Без малейшего желания и даже против воли, поскольку Йоханна снова была беременна, он поехал в Бремен, чтобы просмотреть вместе с Бесселем таблицы наблюдений за Юпитером. Перед отъездом он целую неделю плохо спал, его мучили кошмары, днем он приходил в бешенство, чувствовал себя подавленным. Эта поездка была еще хуже, чем в Кёнигсберг, почтовый дилижанс оказался еще теснее, чем тот возок, спутники — еще более немытыми, а когда сломалось одно колесо, им пришлось четыре часа простоять на одном месте, увязая по уши в глине, пока кучер, чертыхаясь, чинил колесо. Сразу же после того, как измученный Гаусс, с тяжелой головой и ноющей спиной, вышел из дилижанса, Бессель спросил его о расчете массы Юпитера по гравитационному возмущению со стороны Цереры. И еще: определил ли он уже окончательную орбиту?

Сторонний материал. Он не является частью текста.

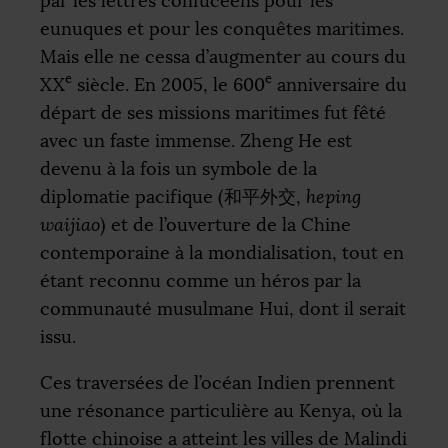
par les lettrés confucéens pour les
eunuques et pour les conquêtes maritimes.
Mais elle ne cessa d’augmenter au cours du
e
e
XX
siècle. En 2005, le 600
anniversaire du
départ de ses missions maritimes fut fêté
avec un faste immense. Zheng He est
devenu à la fois un symbole de la
diplomatie pacifique (和平外交,
heping
waijiao
) et de l’ouverture de la Chine
contemporaine à la mondialisation, tout en
étant reconnu comme un héros par la
communauté musulmane Hui, dont il serait
issu.
Ces traversées de l’océan Indien prennent
une résonance particulière au Kenya, où la
flotte chinoise a atteint les villes de Malindi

Гаусс покраснел. Нет, пока не удалось, что тут поделаешь! Он потратил на это сотни часов. Задача оказалась непредсказуемо трудной. Чистое мучение, одним словом, а ведь он уже немолод, и его надо бы пощадить, ему и так осталось немного жить, и это было ошибкой с его стороны — ввязаться в столь непосильное дело.
Оробев, Бессель спросил, не хочет ли он увидеть море.
Никаких научных экспедиций, отрезал Гаусс.
Это очень близко, сказал Бессель. Всего только небольшая прогулка!
В действительности это вылилось в довольно долгое и обременительное путешествие, и дилижанс качало так сильно, что у Гаусса опять начались колики. Лил дождь, окно плотно не закрывалось, и они промокли до нитки.
Но это стоит того, повторял Бессель снова и снова. Море нужно непременно увидеть.
Нужно? спросил Гаусс. Где это записано?
Берег моря был загажен, вода тоже оставляла желать лучшего. Горизонт сузился до тонкой полоски, небо висело низко, а море кипело, словно суп, в серо — грязном тумане. Дул холодный ветер. Вблизи что-то горело, и дым затруднял дыхание. На волнах качалась, поднимаясь и опускаясь, безголовая курица.
Ну хорошо, дело сделано. Гаусс моргал, вглядываясь в туман. Теперь можно и назад ехать.
Но энтузиазм Бесселя не знал границ.
Недостаточно только увидеть море, надо еще побывать в театре!
Театр — это дорого, объявил Гаусс.
Бессель засмеялся. Господин профессор во всех отношениях дорогой гость, и для него это высокая честь. Он наймет частную карету, и они в один миг будут там!
И снова путешествие длилось четыре мучительных дня, а кровать в веймарской гостинице оказалась такой жесткой, что боли в спине стали невыносимыми. Кроме того, запах кустов на берегу реки Ильм вызывал у Гаусса непрерывный чих. В придворном театре было жарко, и сидеть там часами стало для него сплошной мукой. Давали пьесу Вольтера. Кто-то кого-то убил. Женщина плакала. Мужчина обличал. Другая женщина пала перед ним на колени. Произносились длинные монологи. Перевод был превосходным, как одна сплошная мелодия, но Гаусс предпочел бы лучше все это прочесть. От приступов зевоты по его щекам текли слезы.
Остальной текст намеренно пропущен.